§ TASK DETAILS
For this exercise, write out the full listing that follows exactly and skip its pictures.

-*-*-

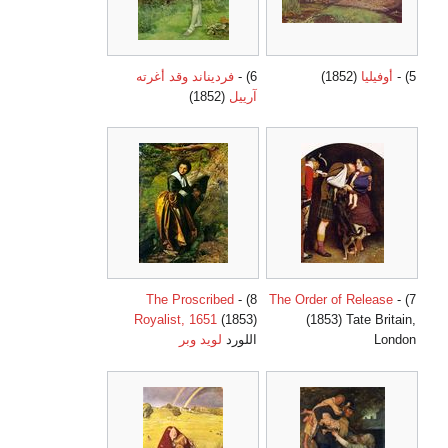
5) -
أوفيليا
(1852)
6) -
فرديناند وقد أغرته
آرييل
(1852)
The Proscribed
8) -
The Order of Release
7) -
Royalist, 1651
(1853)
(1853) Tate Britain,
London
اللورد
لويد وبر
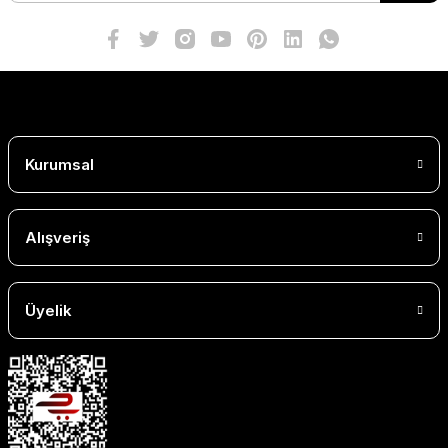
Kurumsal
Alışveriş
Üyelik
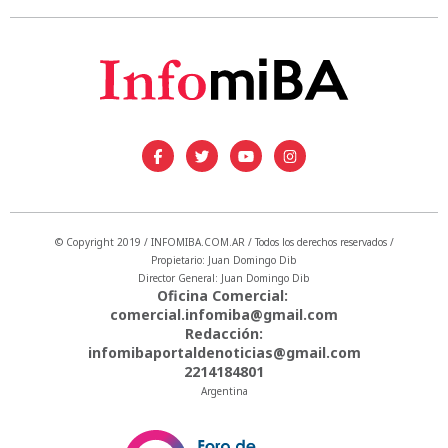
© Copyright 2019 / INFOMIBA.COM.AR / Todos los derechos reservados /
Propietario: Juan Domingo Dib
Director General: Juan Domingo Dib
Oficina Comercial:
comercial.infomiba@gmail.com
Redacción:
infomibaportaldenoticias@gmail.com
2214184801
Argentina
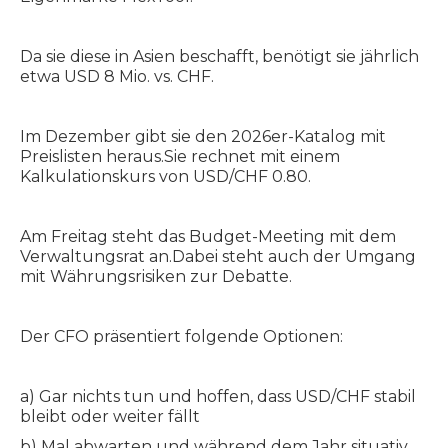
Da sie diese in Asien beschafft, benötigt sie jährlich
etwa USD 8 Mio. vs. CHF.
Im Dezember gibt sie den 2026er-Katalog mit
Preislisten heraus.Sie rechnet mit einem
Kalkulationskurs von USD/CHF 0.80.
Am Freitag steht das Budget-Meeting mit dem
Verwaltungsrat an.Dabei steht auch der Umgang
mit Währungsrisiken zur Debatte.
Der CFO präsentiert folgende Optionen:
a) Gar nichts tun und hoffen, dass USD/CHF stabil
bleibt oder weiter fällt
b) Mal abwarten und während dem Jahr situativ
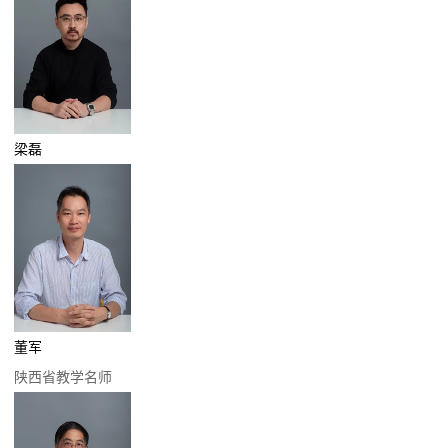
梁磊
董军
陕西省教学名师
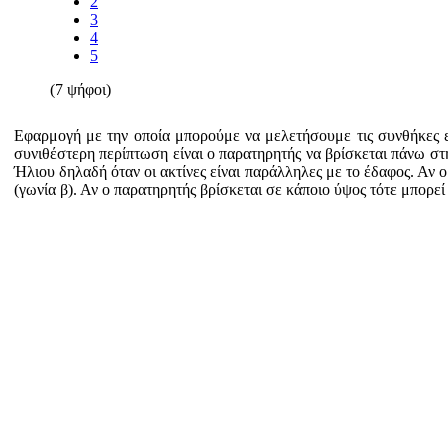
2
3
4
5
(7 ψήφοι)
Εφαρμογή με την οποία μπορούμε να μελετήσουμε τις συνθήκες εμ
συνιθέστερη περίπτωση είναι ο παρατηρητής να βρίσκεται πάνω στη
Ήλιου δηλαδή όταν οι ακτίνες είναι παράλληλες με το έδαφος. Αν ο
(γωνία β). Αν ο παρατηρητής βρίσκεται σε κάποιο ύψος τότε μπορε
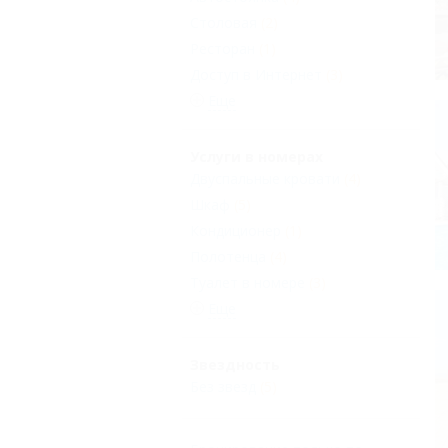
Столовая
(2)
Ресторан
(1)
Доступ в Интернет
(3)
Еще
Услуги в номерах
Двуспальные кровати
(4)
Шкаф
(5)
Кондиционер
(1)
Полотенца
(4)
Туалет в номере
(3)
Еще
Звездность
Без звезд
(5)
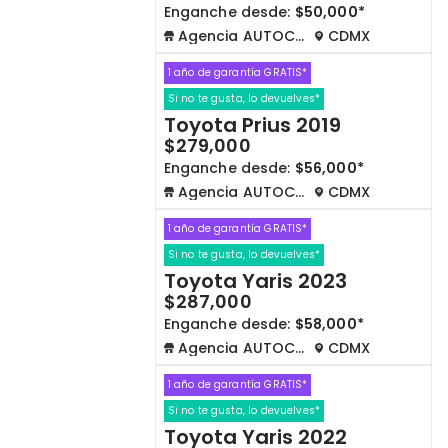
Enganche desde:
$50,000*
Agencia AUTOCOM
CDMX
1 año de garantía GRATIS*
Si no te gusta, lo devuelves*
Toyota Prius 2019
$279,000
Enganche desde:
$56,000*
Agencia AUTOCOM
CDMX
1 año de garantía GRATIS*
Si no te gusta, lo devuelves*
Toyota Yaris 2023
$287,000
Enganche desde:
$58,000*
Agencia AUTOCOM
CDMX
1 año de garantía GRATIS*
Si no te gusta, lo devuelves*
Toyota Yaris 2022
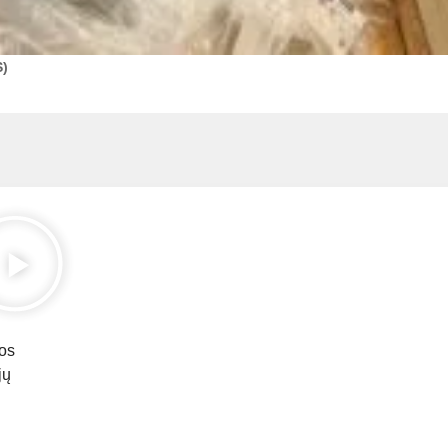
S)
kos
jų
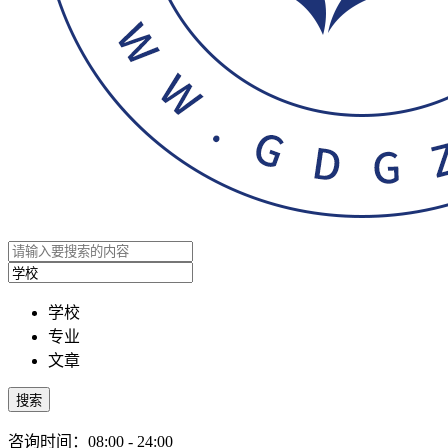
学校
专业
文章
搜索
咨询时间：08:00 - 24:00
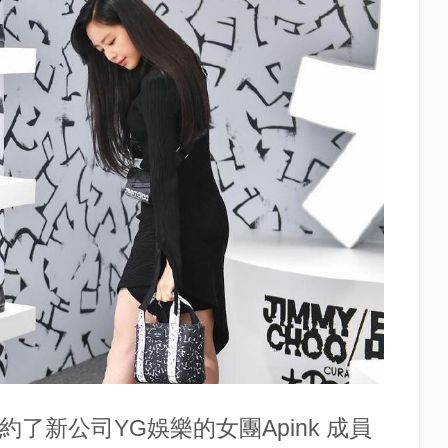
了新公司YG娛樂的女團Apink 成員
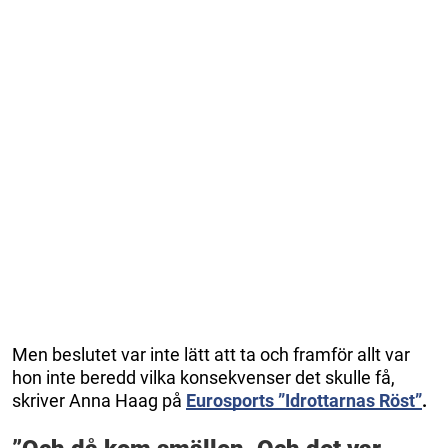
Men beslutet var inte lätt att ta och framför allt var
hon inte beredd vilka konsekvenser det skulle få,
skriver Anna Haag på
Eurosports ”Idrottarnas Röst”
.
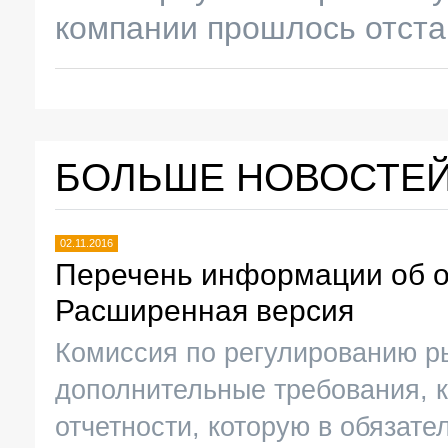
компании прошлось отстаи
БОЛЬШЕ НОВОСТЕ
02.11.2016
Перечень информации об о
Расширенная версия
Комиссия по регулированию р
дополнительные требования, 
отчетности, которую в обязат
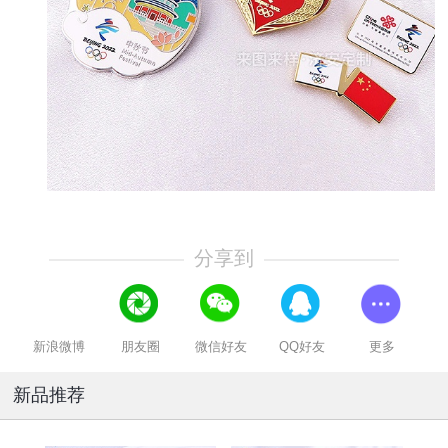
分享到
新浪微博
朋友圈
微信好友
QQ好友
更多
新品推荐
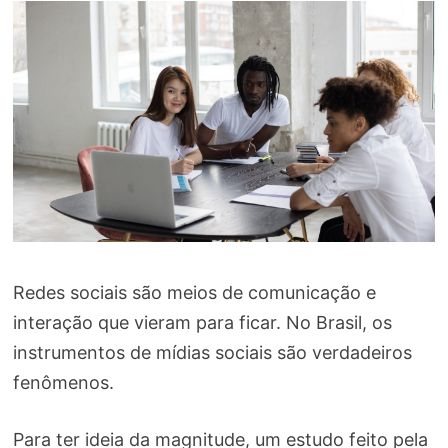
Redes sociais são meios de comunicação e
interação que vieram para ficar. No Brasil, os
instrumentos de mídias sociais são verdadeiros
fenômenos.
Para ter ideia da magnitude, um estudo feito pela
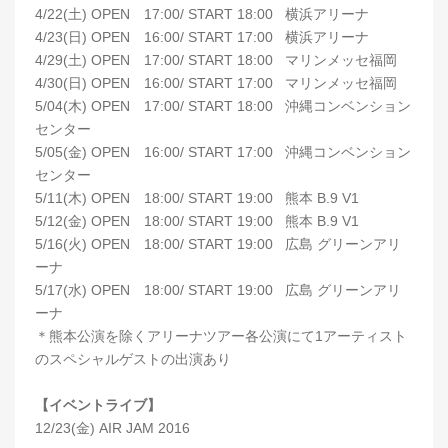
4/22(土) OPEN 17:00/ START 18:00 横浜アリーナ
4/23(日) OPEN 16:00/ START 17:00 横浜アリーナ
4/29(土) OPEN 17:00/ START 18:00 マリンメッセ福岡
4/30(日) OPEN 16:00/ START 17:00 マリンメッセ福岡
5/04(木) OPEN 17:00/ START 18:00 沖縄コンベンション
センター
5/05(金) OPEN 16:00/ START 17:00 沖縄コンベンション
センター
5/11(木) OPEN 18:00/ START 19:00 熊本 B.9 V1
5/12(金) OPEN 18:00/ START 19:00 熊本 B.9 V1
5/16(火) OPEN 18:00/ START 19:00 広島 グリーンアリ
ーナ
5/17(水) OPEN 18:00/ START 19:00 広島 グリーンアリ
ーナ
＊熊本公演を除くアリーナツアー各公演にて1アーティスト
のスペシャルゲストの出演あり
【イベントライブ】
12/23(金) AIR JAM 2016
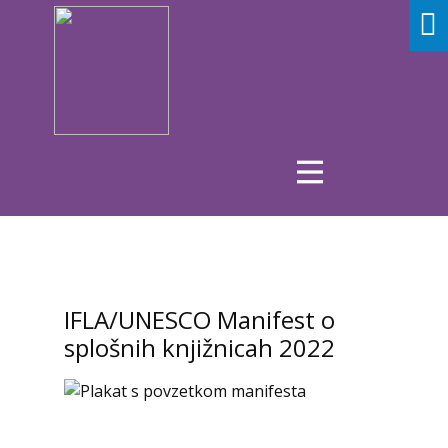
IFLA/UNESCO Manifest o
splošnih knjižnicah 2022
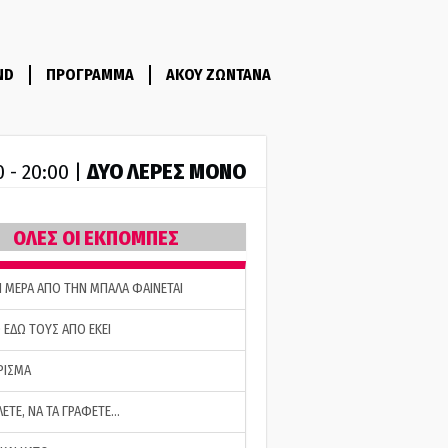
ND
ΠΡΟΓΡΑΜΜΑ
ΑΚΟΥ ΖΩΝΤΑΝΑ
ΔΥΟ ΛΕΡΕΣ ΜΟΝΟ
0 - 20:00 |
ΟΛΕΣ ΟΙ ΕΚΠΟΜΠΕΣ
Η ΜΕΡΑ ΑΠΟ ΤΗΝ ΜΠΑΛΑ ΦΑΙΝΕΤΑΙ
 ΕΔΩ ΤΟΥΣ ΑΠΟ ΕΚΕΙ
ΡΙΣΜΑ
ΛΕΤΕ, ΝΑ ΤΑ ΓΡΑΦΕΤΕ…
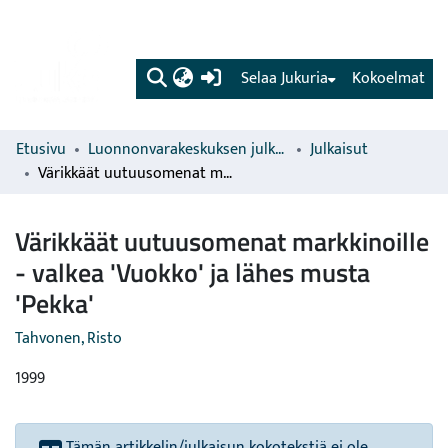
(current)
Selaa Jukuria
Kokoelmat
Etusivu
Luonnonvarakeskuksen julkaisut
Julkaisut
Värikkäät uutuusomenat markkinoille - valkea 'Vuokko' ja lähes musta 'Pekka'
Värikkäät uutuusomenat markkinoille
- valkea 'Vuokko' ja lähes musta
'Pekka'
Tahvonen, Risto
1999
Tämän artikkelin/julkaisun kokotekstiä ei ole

-*-*-

§ EXERCISE RESULT
5) -
أوفيليا
(1852)
6) -
فرديناند وقد أغرته
آرييل
(1852)
The Proscribed
8) -
The Order of Release
7) -
Royalist, 1651
(1853)
(1853) Tate Britain,
London
اللورد
لويد وبر
Kurumsal
Alışveriş
Üyelik
© Copyright 2019 / INFOMIBA.COM.AR / Todos los derechos reservados /
Propietario: Juan Domingo Dib
Director General: Juan Domingo Dib
Oficina Comercial:
comercial.infomiba@gmail.com
Redacción:
infomibaportaldenoticias@gmail.com
2214184801
Argentina
Da sie diese in Asien beschafft, benötigt sie jährlich
etwa USD 8 Mio. vs. CHF.
Im Dezember gibt sie den 2026er-Katalog mit
Preislisten heraus.Sie rechnet mit einem
Kalkulationskurs von USD/CHF 0.80.
Am Freitag steht das Budget-Meeting mit dem
Verwaltungsrat an.Dabei steht auch der Umgang
mit Währungsrisiken zur Debatte.
Der CFO präsentiert folgende Optionen:
a) Gar nichts tun und hoffen, dass USD/CHF stabil
bleibt oder weiter fällt
b) Mal abwarten und während dem Jahr situativ
梁磊
董军
陕西省教学名师
2
3
4
5
(7 ψήφοι)
Εφαρμογή με την οποία μπορούμε να μελετήσουμε τις συνθήκες εμ
συνιθέστερη περίπτωση είναι ο παρατηρητής να βρίσκεται πάνω στη
Ήλιου δηλαδή όταν οι ακτίνες είναι παράλληλες με το έδαφος. Αν ο
(γωνία β). Αν ο παρατηρητής βρίσκεται σε κάποιο ύψος τότε μπορε
Столовая
(2)
Ресторан
(1)
Доступ в Интернет
(3)
Еще
Услуги в номерах
Двуспальные кровати
(4)
Шкаф
(5)
Кондиционер
(1)
Полотенца
(4)
Туалет в номере
(3)
Еще
Звездность
Без звезд
(5)
Enganche desde:
$50,000*
Agencia AUTOCOM
CDMX
1 año de garantía GRATIS*
Si no te gusta, lo devuelves*
Toyota Prius 2019
$279,000
Enganche desde:
$56,000*
Agencia AUTOCOM
CDMX
1 año de garantía GRATIS*
Si no te gusta, lo devuelves*
Toyota Yaris 2023
$287,000
Enganche desde:
$58,000*
Agencia AUTOCOM
CDMX
1 año de garantía GRATIS*
Si no te gusta, lo devuelves*
Toyota Yaris 2022
S)
kos
jų
学校
专业
文章
搜索
咨询时间：08:00 - 24:00
了新公司YG娛樂的女團Apink 成員
Men beslutet var inte lätt att ta och framför allt var
hon inte beredd vilka konsekvenser det skulle få,
skriver Anna Haag på
Eurosports ”Idrottarnas Röst”
.
компании прошлось отстаи
БОЛЬШЕ НОВОСТЕ
02.11.2016
Перечень информации об о
Расширенная версия
Комиссия по регулированию р
дополнительные требования, 
отчетности, которую в обязат
分享到
新浪微博
朋友圈
微信好友
QQ好友
更多
新品推荐
Redes sociais são meios de comunicação e
interação que vieram para ficar. No Brasil, os
instrumentos de mídias sociais são verdadeiros
fenômenos.
Para ter ideia da magnitude, um estudo feito pela
4/22(土) OPEN 17:00/ START 18:00 横浜アリーナ
4/23(日) OPEN 16:00/ START 17:00 横浜アリーナ
4/29(土) OPEN 17:00/ START 18:00 マリンメッセ福岡
4/30(日) OPEN 16:00/ START 17:00 マリンメッセ福岡
5/04(木) OPEN 17:00/ START 18:00 沖縄コンベンション
センター
5/05(金) OPEN 16:00/ START 17:00 沖縄コンベンション
センター
5/11(木) OPEN 18:00/ START 19:00 熊本 B.9 V1
5/12(金) OPEN 18:00/ START 19:00 熊本 B.9 V1
5/16(火) OPEN 18:00/ START 19:00 広島 グリーンアリ
ーナ
5/17(水) OPEN 18:00/ START 19:00 広島 グリーンアリ
ーナ
＊熊本公演を除くアリーナツアー各公演にて1アーティスト
のスペシャルゲストの出演あり
【イベントライブ】
12/23(金) AIR JAM 2016
IFLA/UNESCO Manifest o
splošnih knjižnicah 2022
ND
ΠΡΟΓΡΑΜΜΑ
ΑΚΟΥ ΖΩΝΤΑΝΑ
ΔΥΟ ΛΕΡΕΣ ΜΟΝΟ
0 - 20:00 |
ΟΛΕΣ ΟΙ ΕΚΠΟΜΠΕΣ
Η ΜΕΡΑ ΑΠΟ ΤΗΝ ΜΠΑΛΑ ΦΑΙΝΕΤΑΙ
 ΕΔΩ ΤΟΥΣ ΑΠΟ ΕΚΕΙ
ΡΙΣΜΑ
ΛΕΤΕ, ΝΑ ΤΑ ΓΡΑΦΕΤΕ…
(current)
Selaa Jukuria
Kokoelmat
Etusivu
Luonnonvarakeskuksen julkaisut
Julkaisut
Värikkäät uutuusomenat markkinoille - valkea 'Vuokko' ja lähes musta 'Pekka'
Värikkäät uutuusomenat markkinoille
- valkea 'Vuokko' ja lähes musta
'Pekka'
Tahvonen, Risto
1999
Tämän artikkelin/julkaisun kokotekstiä ei ole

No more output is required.